■ **Page images and extracted text**:
----

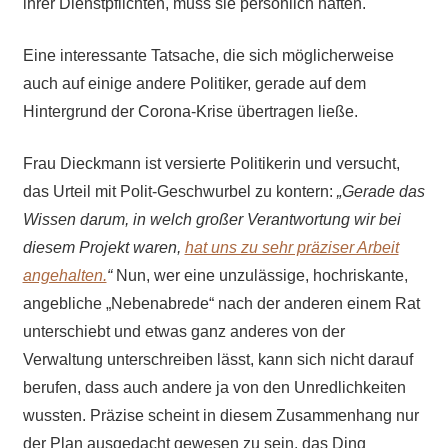
ihrer Dienstpflichten, muss sie persönlich haften.
Eine interessante Tatsache, die sich möglicherweise
auch auf einige andere Politiker, gerade auf dem
Hintergrund der Corona-Krise übertragen ließe.
Frau Dieckmann ist versierte Politikerin und versucht,
das Urteil mit Polit-Geschwurbel zu kontern:
„Gerade das
Wissen darum, in welch großer Verantwortung wir bei
diesem Projekt waren,
hat uns zu sehr präziser Arbeit
angehalten.
“
Nun, wer eine unzulässige, hochriskante,
angebliche „Nebenabrede“ nach der anderen einem Rat
unterschiebt und etwas ganz anderes von der
Verwaltung unterschreiben lässt, kann sich nicht darauf
berufen, dass auch andere ja von den Unredlichkeiten
wussten. Präzise scheint in diesem Zusammenhang nur
der Plan ausgedacht gewesen zu sein, das Ding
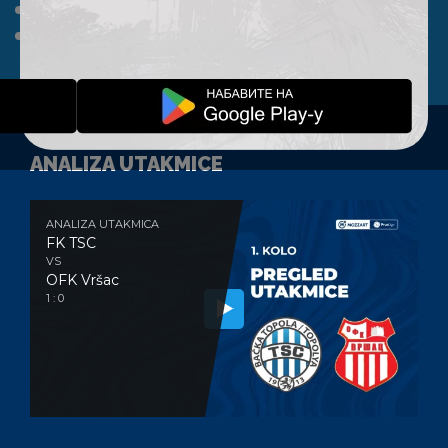
A TIM
KLUB
FAN SHOP
KONTAKT
ANALIZA UTAKMICE
ANALIZA UTAKMICA
FK TSC
VS
OFK Vršac
1 : 0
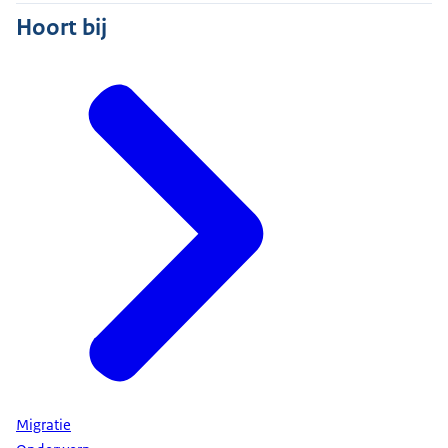
Hoort bij
Migratie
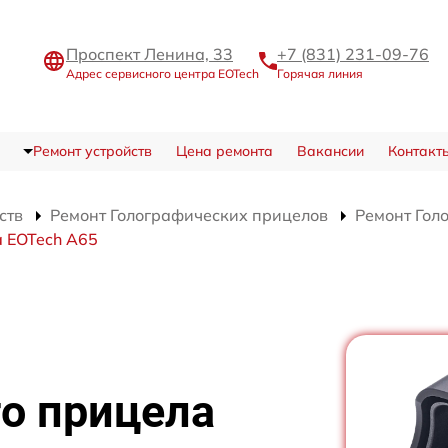
Проспект Ленина, 33
+7 (831) 231-09-76
Адрес сервисного центра EOTech
Горячая линия
Ремонт устройств
Цена ремонта
Вакансии
Контакт
ств
Ремонт Голографических прицелов
Ремонт Гол
а EOTech A65
о прицела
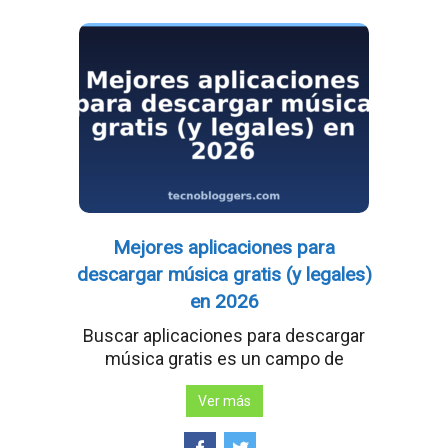
Mejores aplicaciones para
descargar música gratis (y legales)
en 2026
Buscar aplicaciones para descargar
música gratis es un campo de
Ver más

----

Copy out every line of the data that includes the word "para".

Mejores aplicaciones para
Buscar aplicaciones para descargar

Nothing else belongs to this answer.